Casual dining restaurant operator Red Robin Gourmet Burgers Inc. (RRGB) recently reported its third quarter 2010 adjusted earnings of 11 cents per share, which missed the Zacks Consensus Estimate of 22 cents and were down 70.3% from 37 cents in the year-ago quarter. However, including the effects of a non-cash restaurant impairment charge, GAAP net loss during the quarter was $4.2 million or 27 cents per share. Results were affected by a rise in costs, negatively impacting margins.
Quarterly Performance
Total revenue in the quarter rose 4.2% year over year to $194.8 million. Red Robin’s total revenue comprises restaurant sales (up 4.2% from the year-ago quarter to $191.6 million), franchise royalties and fees (down 1.1% to $3.0 million) and other revenues (up more than 500.0% to $0.2 million).
Comparable restaurant sales inched up 0.9% year over year for company-owned restaurants in the reported quarter, driven by a 2.6% increase in guest count, partially offset by a 1.7% decrease in the average guest check. However, comparable restaurant sales are improving as compared with the slight rise of 0.1% in second quarter 2010, a fall of 2.3% in first quarter 2010, 10.5% in fourth quarter 2009 and 14.9% in third quarter 2009. Comparable sales for franchise restaurants in the U.S. spiked up 3.5% year over year, while it declined 0.6% in Canada.

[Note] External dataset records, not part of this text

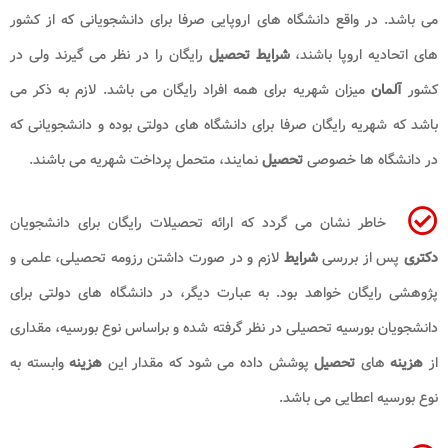
می باشد. در واقع دانشگاه های اروپایی صرفا برای دانشجویانی که از کشور
های اتحادیه اروپا باشند،
شرایط تحصیل
رایگان را در نظر می گیرند ولی در
کشور
آلمان
میزان شهریه برای همه افراد رایگان می باشد. لازم به ذکر می
باشد که شهریه رایگان صرفا برای دانشگاه های دولتی بوده و دانشجویانی که
در دانشگاه ها خصوصی
تحصیل
نمایند، متحمل پرداخت شهریه می باشند.
خاطر نشان می گردد که ارائه تحصیلات رایگان برای دانشجویان
دکتری
پس از بررسی
شرایط
لازم و در صورت داشتن رزومه تحصیلی، علمی و
پژوهشی رایگان خواهد بود. به عبارت دیگر، در دانشگاه های دولتی برای
دانشجویان بورسیه تحصیلی در نظر گرفته شده و براساس نوع بورسیه، مقداری
از
هزینه
های
تحصیل
پوشش داده می شود که مقدار این
هزینه
وابسته به
نوع بورسیه اعطایی می باشد.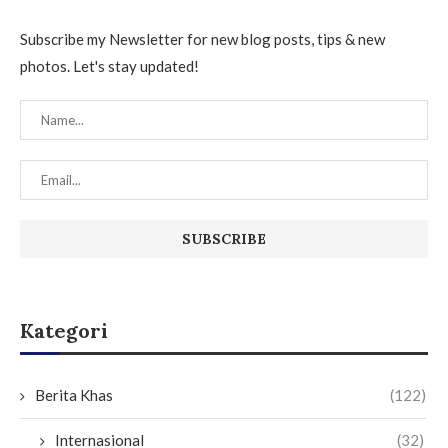
Subscribe my Newsletter for new blog posts, tips & new
photos. Let's stay updated!
Kategori
Berita Khas
(122)
Internasional
(32)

Restaurant operating margin contracted 120 basis points (bps) to 17.5% due to a 100-bps expansion in food and beverage cost and a 70-bps rise in labor costs, partially offset by a 50-bps decline in occupancy costs.
Selling, general and administrative expenses in the quarter escalated 40.4% year over year to $22.6 million, due to investment in the company’s television media campaign as well as a rise in bonus expense.

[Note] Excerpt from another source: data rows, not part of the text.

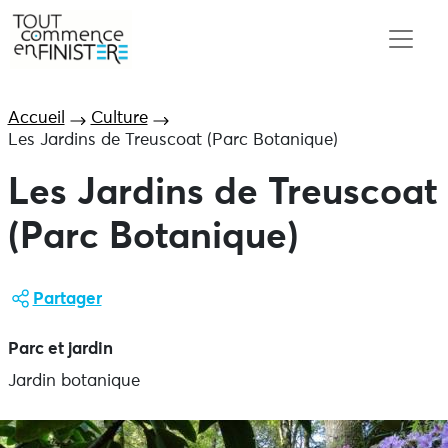
Accueil
Culture
Les Jardins de Treuscoat (Parc Botanique)
Les Jardins de Treuscoat
(Parc Botanique)
Partager
Parc et jardin
Jardin botanique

In the reported quarter, the company realized an effective tax benefit of 41.3% compared with a tax rate of 16.3% in the previous-year quarter, primarily due to more favorable general business and tax credits.
Financial Aspects
Red Robin ended its third quarter with cash and cash equivalents of $11.2 million, total outstanding debt of $160.8 million and shareholders’ equity of $297.7 million. Total debt includes $104.0 million in borrowings under its $150 million term loan, $45.2 million of borrowings under its $150 million revolving credit facility and $11.6 million outstanding for capital leases.
Outlook
Red Robin has suspended its previous earnings and revenue guidance for fiscal 2010.
For fourth quarter 2010, the company expects comparable restaurant sales to drop due to absence of television media campaign aswell as tough year-over-year comparison. However, Red Robin indicated that for the month of October same store sales for company owned restaurants increased 4.3%, driven by a 4.2% rise in guest count. The company expects commodity and labor cost inflation to continue in the next quarter.
Red Robin remains on track to open 11 new company-owned restaurants, and 4 franchised restaurants in fiscal 2010. Management projects capital expenditure to be $34 million in fiscal 2010.
Our Take
As the company suspended its outlook for fiscal 2010 and remains apprehensive that negative same store sales as well as cost pressure will negatively impact margins for the next quarter, we expect estimates to move down in the coming days.
The company retains its Zacks #3 Rank on the stock, which translates into a short-term ‘Hold’ recommendation.